The new church was built in stages between 1872 and 1879. The foundation stone was laid in August 1878 by the lord of the manor Rimington Wilson and the construction was completed in May 1879 by local builder John Brearley at a total cost of £7,200. The stained glass windows for the east and south walls were a gift from Rimington Wilson. The church was opened in June 1880 by William Thomson, Archbishop of York. A series of important changes were made to the church before the turn of the 20th century, a new organ was installed in July 1885, a new peal of eight bells was fitted in 1892 from the bellmakers John Taylor of Loughborough and in June 1897 a lychgate was erected to mark the diamond jubilee of Queen Victoria. The graveyard contains two large rectangular stones of unknown origin; these are known as the Bolster Stones.

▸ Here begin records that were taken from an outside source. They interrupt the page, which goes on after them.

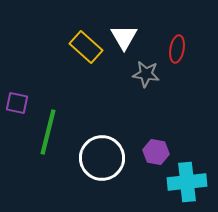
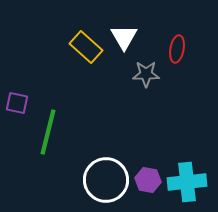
gray star: rotated 8 degrees counterclockwise
purple hexagon: moved 8 px left, 28 px down
white circle: moved 4 px right, 22 px down
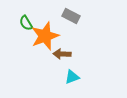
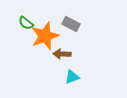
gray rectangle: moved 8 px down
green semicircle: rotated 21 degrees counterclockwise
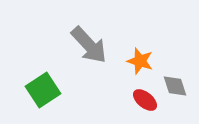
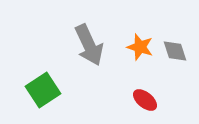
gray arrow: rotated 18 degrees clockwise
orange star: moved 14 px up
gray diamond: moved 35 px up
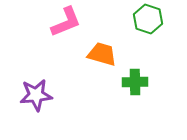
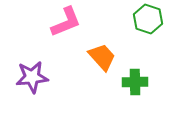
orange trapezoid: moved 3 px down; rotated 32 degrees clockwise
purple star: moved 4 px left, 18 px up
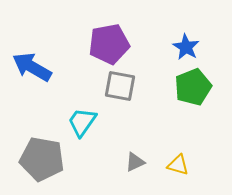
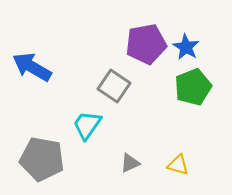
purple pentagon: moved 37 px right
gray square: moved 6 px left; rotated 24 degrees clockwise
cyan trapezoid: moved 5 px right, 3 px down
gray triangle: moved 5 px left, 1 px down
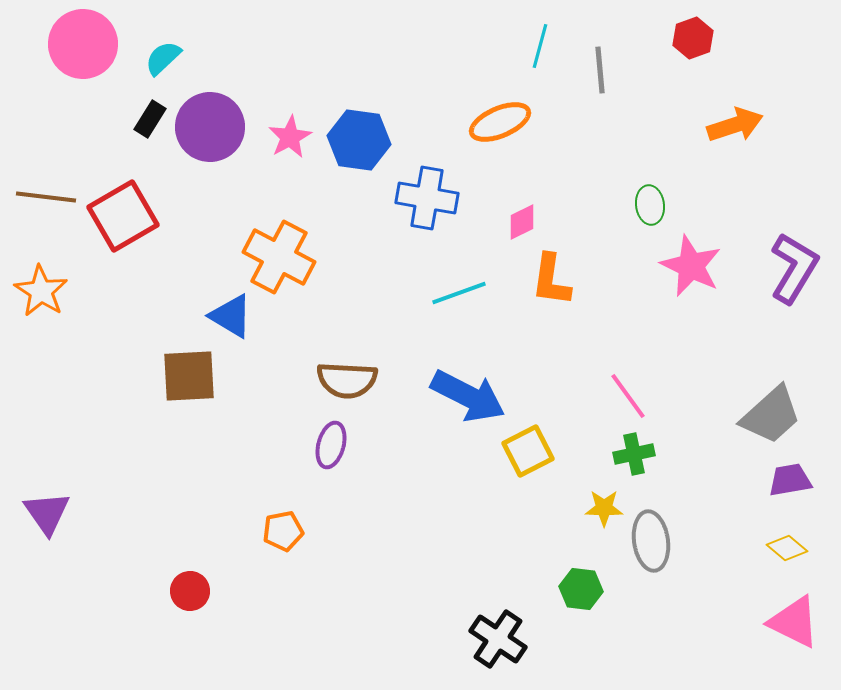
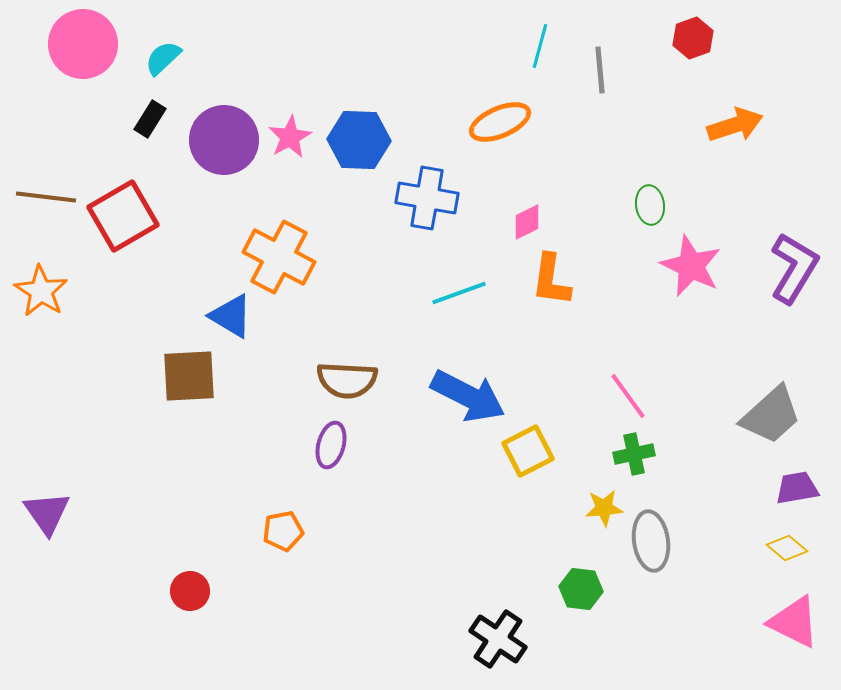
purple circle at (210, 127): moved 14 px right, 13 px down
blue hexagon at (359, 140): rotated 6 degrees counterclockwise
pink diamond at (522, 222): moved 5 px right
purple trapezoid at (790, 480): moved 7 px right, 8 px down
yellow star at (604, 508): rotated 6 degrees counterclockwise
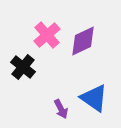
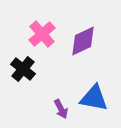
pink cross: moved 5 px left, 1 px up
black cross: moved 2 px down
blue triangle: rotated 24 degrees counterclockwise
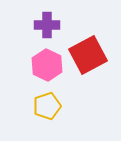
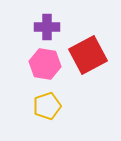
purple cross: moved 2 px down
pink hexagon: moved 2 px left, 1 px up; rotated 16 degrees counterclockwise
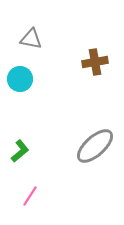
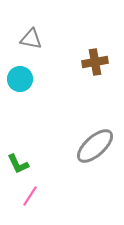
green L-shape: moved 2 px left, 13 px down; rotated 105 degrees clockwise
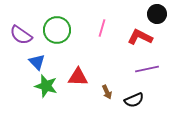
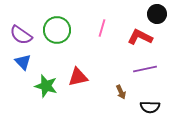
blue triangle: moved 14 px left
purple line: moved 2 px left
red triangle: rotated 15 degrees counterclockwise
brown arrow: moved 14 px right
black semicircle: moved 16 px right, 7 px down; rotated 24 degrees clockwise
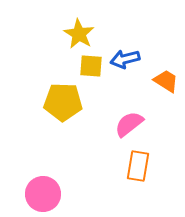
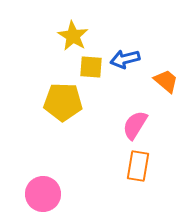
yellow star: moved 6 px left, 2 px down
yellow square: moved 1 px down
orange trapezoid: rotated 8 degrees clockwise
pink semicircle: moved 6 px right, 1 px down; rotated 20 degrees counterclockwise
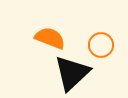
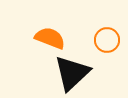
orange circle: moved 6 px right, 5 px up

In 1921 a war memorial was erected by the side of the lychgate; it takes the form of a Celtic cross and records the names of 48 people of the parish who were killed in conflicts in the 20th century. In the early 1950s thieves stole an amount of lead off the church roof and the ensuing flawed repairs done with asphalt sealed in damp and led to problems with dry rot in the roof timbers. The timbers and roof slates were replaced throughout the 1960s. However the problem returned in the nave roof and the church had to be closed temporarily on 1 May 1974, with weddings and burials being moved elsewhere. Financial aid from the Diocesan pastoral committee enabled the damp problems to be addressed and the church re-opened.

A new stained glass window was unveiled in the church in July 1997 to commemorate the 50th anniversary of a coach crash which killed nine people on a coach transporting the Bolsterstone Male Voice Choir to a music festival in Holmfirth.